The names adjectives and articles on gender always agree.

It is wrong in Spanish combine a masculino name with an adjective or an article on femenino, or a name in femenino with an adjective or an article in masculino: *una caballo blanca, *el casa alto.

When there are more than one name and one is masculino and one femenino concordance is planted in masculino: los edificios de apartamentos, los parques y las casas de esa ciudad son muy bonitos.

The gender of the names of professions and positions

The names of professions and positions that were did traditionally only by men were only masculino. Some, when women did this work, became común gender, and the third and last step was split into masculino and femenino: 1. el abogado, 2. el/la abogado, 3. el abogado/la abogada.
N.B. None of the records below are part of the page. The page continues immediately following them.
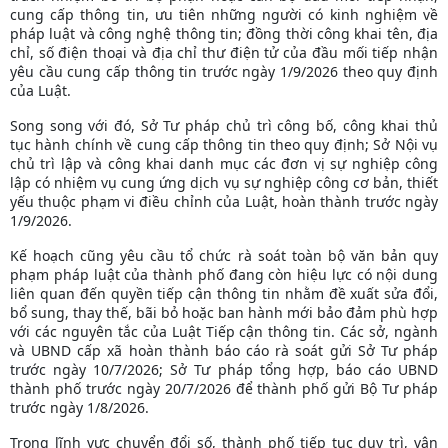
cung cấp thông tin, ưu tiên những người có kinh nghiệm về
pháp luật và công nghệ thông tin; đồng thời công khai tên, địa
chỉ, số điện thoại và địa chỉ thư điện tử của đầu mối tiếp nhận
yêu cầu cung cấp thông tin trước ngày 1/9/2026 theo quy định
của Luật.
Song song với đó, Sở Tư pháp chủ trì công bố, công khai thủ
tục hành chính về cung cấp thông tin theo quy định; Sở Nội vụ
chủ trì lập và công khai danh mục các đơn vị sự nghiệp công
lập có nhiệm vụ cung ứng dịch vụ sự nghiệp công cơ bản, thiết
yếu thuộc phạm vi điều chỉnh của Luật, hoàn thành trước ngày
1/9/2026.
Kế hoạch cũng yêu cầu tổ chức rà soát toàn bộ văn bản quy
phạm pháp luật của thành phố đang còn hiệu lực có nội dung
liên quan đến quyền tiếp cận thông tin nhằm đề xuất sửa đổi,
bổ sung, thay thế, bãi bỏ hoặc ban hành mới bảo đảm phù hợp
với các nguyên tắc của Luật Tiếp cận thông tin. Các sở, ngành
và UBND cấp xã hoàn thành báo cáo rà soát gửi Sở Tư pháp
trước ngày 10/7/2026; Sở Tư pháp tổng hợp, báo cáo UBND
thành phố trước ngày 20/7/2026 để thành phố gửi Bộ Tư pháp
trước ngày 1/8/2026.
Trong lĩnh vực chuyển đổi số, thành phố tiếp tục duy trì, vận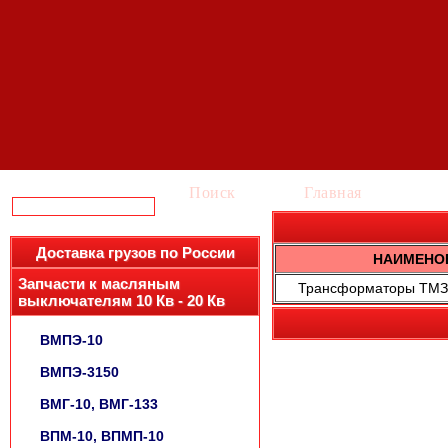
Поиск
Главная
Ка
Доставка грузов по России
НАИМЕНО
Запчасти к масляным
Трансформаторы ТМЗ-1
выключателям 10 Кв - 20 Кв
ВМПЭ-10
ВМПЭ-3150
ВМГ-10, ВМГ-133
ВПМ-10, ВПМП-10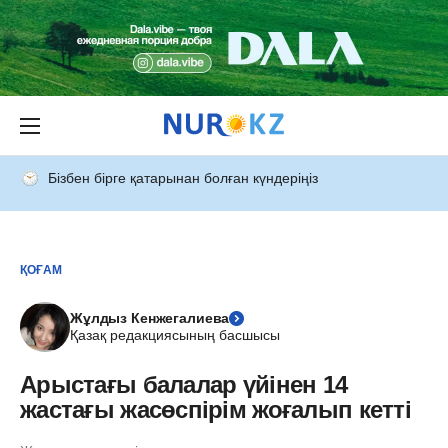
Бізбен бірге қатарынан болған күндеріңіз
ҚОҒАМ
Жұлдыз Кенжегалиева
Қазақ редакциясының басшысы
Арыстағы балалар үйінен 14
жастағы жасөспірім жоғалып кетті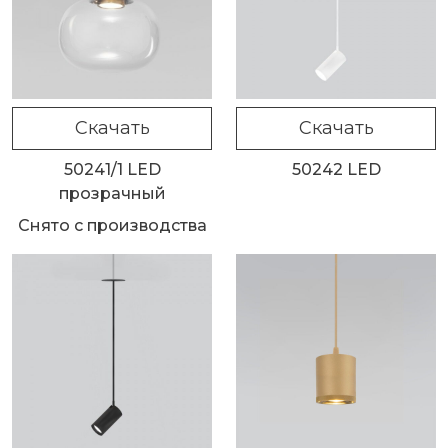
Скачать
Скачать
50241/1 LED
50242 LED
прозрачный
Снято с производства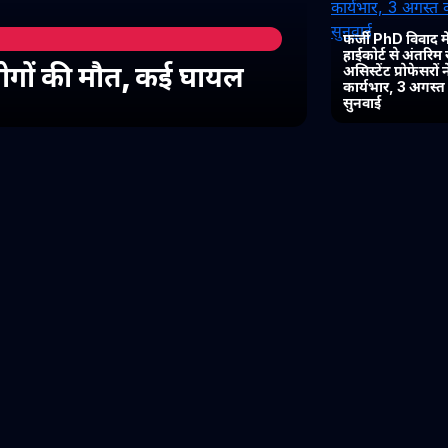
फर्जी PhD विवाद में
हाईकोर्ट से अंतरिम
 लोगों की मौत, कई घायल
असिस्टेंट प्रोफेसरों
कार्यभार, 3 अगस्
सुनवाई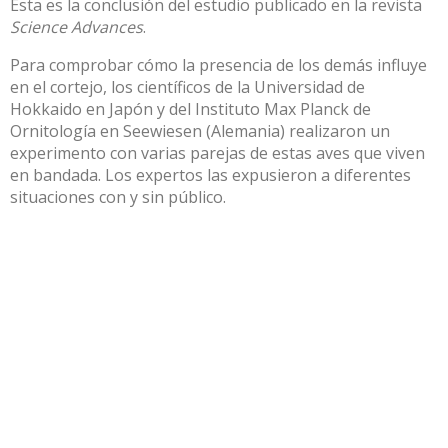
Esta es la conclusión del estudio publicado en la revista
Science Advances
.
Para comprobar cómo la presencia de los demás influye
en el cortejo, los científicos de la Universidad de
Hokkaido en Japón y del Instituto Max Planck de
Ornitología en Seewiesen (Alemania) realizaron un
experimento con varias parejas de estas aves que viven
en bandada. Los expertos las expusieron a diferentes
situaciones con y sin público.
That change is not over yet, but books on the use of Spanish advise especially in the names of professions and positions ending in -o are used in feminine, ending in -a: el médico/la médica, el músico/la música.

Masculino genérico

In Spanish it-and in the other languages ​​romances– masculino also functions as “gender unmarked”, that is, if not specified, is used for the masculino and the femenino, and the femenino is a “gender marking” is ie serves only to women: “los profesores de la universidad” includes professors male and female, and “las profesoras de la universidad” refers only to female teachers. “Cuando llegamos al hospital no había ningún médico” includes doctors male and female, and “Cuando llegamos al hospital no había ninguna médica” mentions only female doctors.

How to mark the femenino

Masculino nouns ending in -o make femenino by changing -a:

camarero/camarera, médico/médica, alumno/alumna, gato/gata.
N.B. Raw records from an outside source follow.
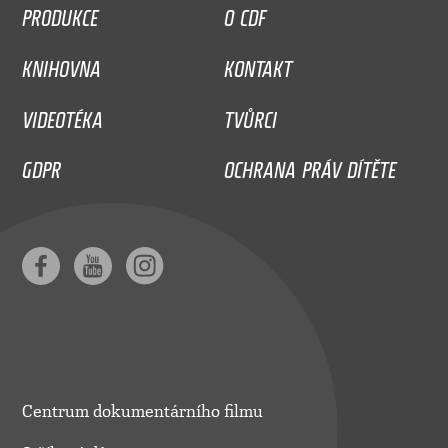
PRODUKCE
O CDF
KNIHOVNA
KONTAKT
VIDEOTÉKA
TVŮRCI
GDPR
OCHRANA PRÁV DÍTĚTE
Centrum dokumentárního filmu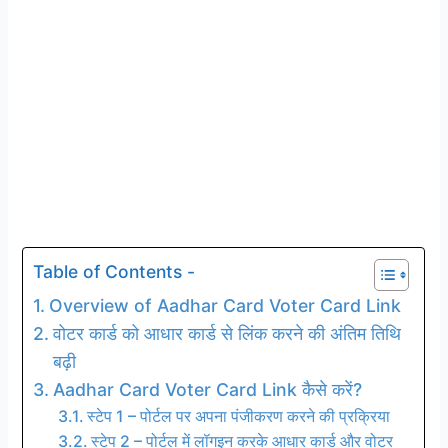
Table of Contents -
Overview of Aadhar Card Voter Card Link
वोटर कार्ड को आधार कार्ड से लिंक करने की अंतिम तिथि
बढ़ी
Aadhar Card Voter Card Link कैसे करें?
स्टेप 1 – पोर्टल पर अपना पंजीकरण करने की प्रक्रिया
स्टेप 2 – पोर्टल में लॉगइन करके आधार कार्ड और वोटर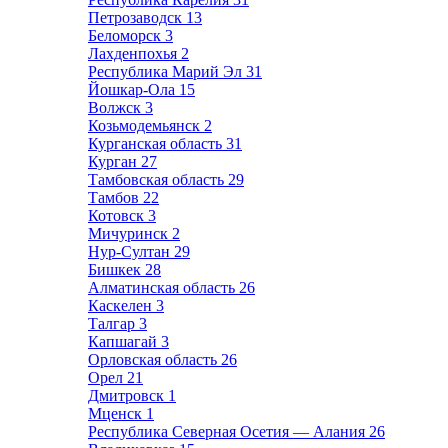
Петрозаводск
13
Беломорск
3
Лахденпохья
2
Республика Марий Эл
31
Йошкар-Ола
15
Волжск
3
Козьмодемьянск
2
Курганская область
31
Курган
27
Тамбовская область
29
Тамбов
22
Котовск
3
Мичуринск
2
Нур-Султан
29
Бишкек
28
Алматинская область
26
Каскелен
3
Талгар
3
Капшагай
3
Орловская область
26
Орел
21
Дмитровск
1
Мценск
1
Республика Северная Осетия — Алания
26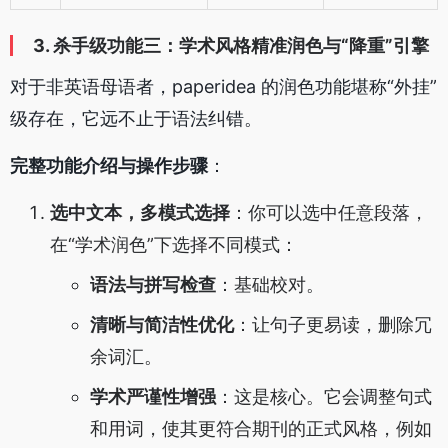
3. 杀手级功能三：学术风格精准润色与“降重”引擎
对于非英语母语者，paperidea 的润色功能堪称“外挂”
级存在，它远不止于语法纠错。
完整功能介绍与操作步骤
：
选中文本，多模式选择
：你可以选中任意段落，
在“学术润色”下选择不同模式：
语法与拼写检查
：基础校对。
清晰与简洁性优化
：让句子更易读，删除冗
余词汇。
学术严谨性增强
：这是核心。它会调整句式
和用词，使其更符合期刊的正式风格，例如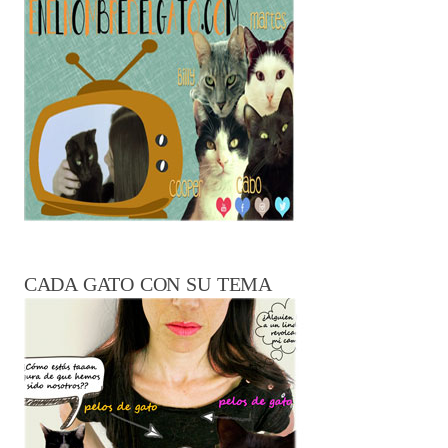
CADA GATO CON SU TEMA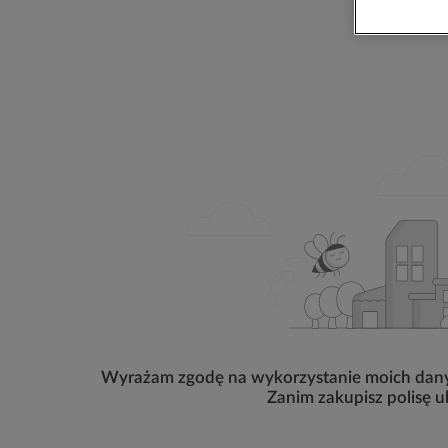
Wyrażam zgodę na wykorzystanie moich dany
Zanim zakupisz polisę u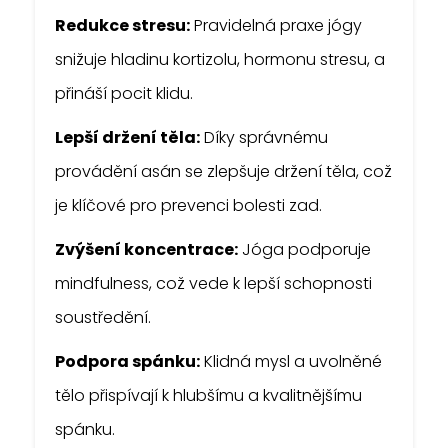
Redukce stresu:
Pravidelná praxe jógy
snižuje hladinu kortizolu, hormonu stresu, a
přináší pocit klidu.
Lepší držení těla:
Díky správnému
provádění asán se zlepšuje držení těla, což
je klíčové pro prevenci bolesti zad.
Zvýšení koncentrace:
Jóga podporuje
mindfulness, což vede k lepší schopnosti
soustředění.
Podpora spánku:
Klidná mysl a uvolněné
tělo přispívají k hlubšímu a kvalitnějšímu
spánku.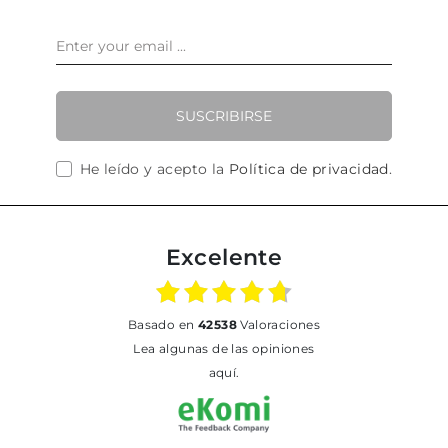
SUSCRIBIRSE
He leído y acepto la
Política de privacidad
.
Excelente
basado en
42538
Valoraciones
Lea algunas de las opiniones
aquí.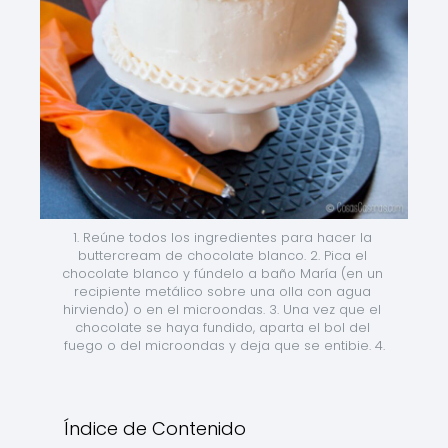
1. Reúne todos los ingredientes para hacer la 
buttercream de chocolate blanco. 2. Pica el 
chocolate blanco y fúndelo a baño María (en un 
recipiente metálico sobre una olla con agua 
hirviendo) o en el microondas. 3. Una vez que el 
chocolate se haya fundido, aparta el bol del 
fuego o del microondas y deja que se entibie. 4.
Índice de Contenido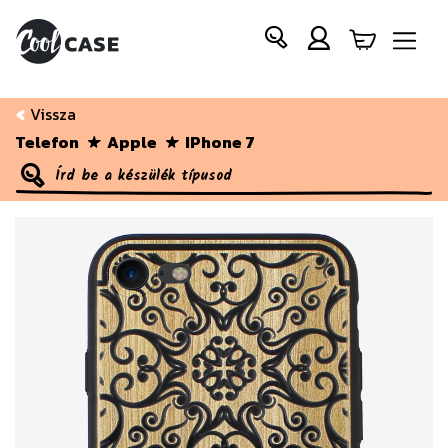
Vissza
Telefon
Apple
IPhone 7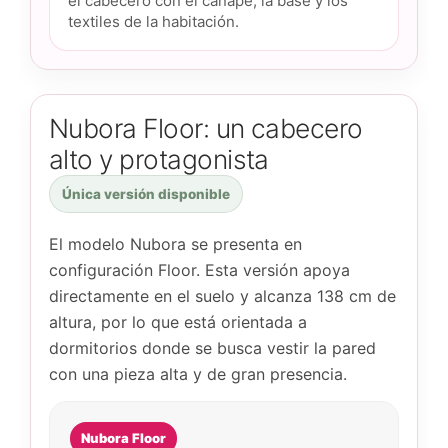
el cabecero con el canapé, la base y los
textiles de la habitación.
Nubora Floor: un cabecero
alto y protagonista
Única versión disponible
El modelo Nubora se presenta en
configuración Floor. Esta versión apoya
directamente en el suelo y alcanza 138 cm de
altura, por lo que está orientada a
dormitorios donde se busca vestir la pared
con una pieza alta y de gran presencia.
Nubora Floor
Femenino with special endings

Some femenino names formed with -ina, -esa or -isa endings:

rey/reina, héroe/heroina, príncipe/princesa, conde/condesa, poeta/poetisa/, sacerdote/sacerdotisa, etc.

Article el before femenino starting in tonic a-

Femenino names starting with A- or HA with accent (not necessarily with graphic accent) change the article la by el: el agua, el arma, el hacha, el águila, el área…

 But when between the article and the noun is no other word, the feminine form la remains: la misma arma (no “*el mismo arma”), la otra acta (no “*el otro acta”), etc.

Alberto Gómez Font/Practica Español

Sources:

Wikilengua

Grammar of the Spanish Language

Note: An asterisk (*) indicates that what is below is incorrect.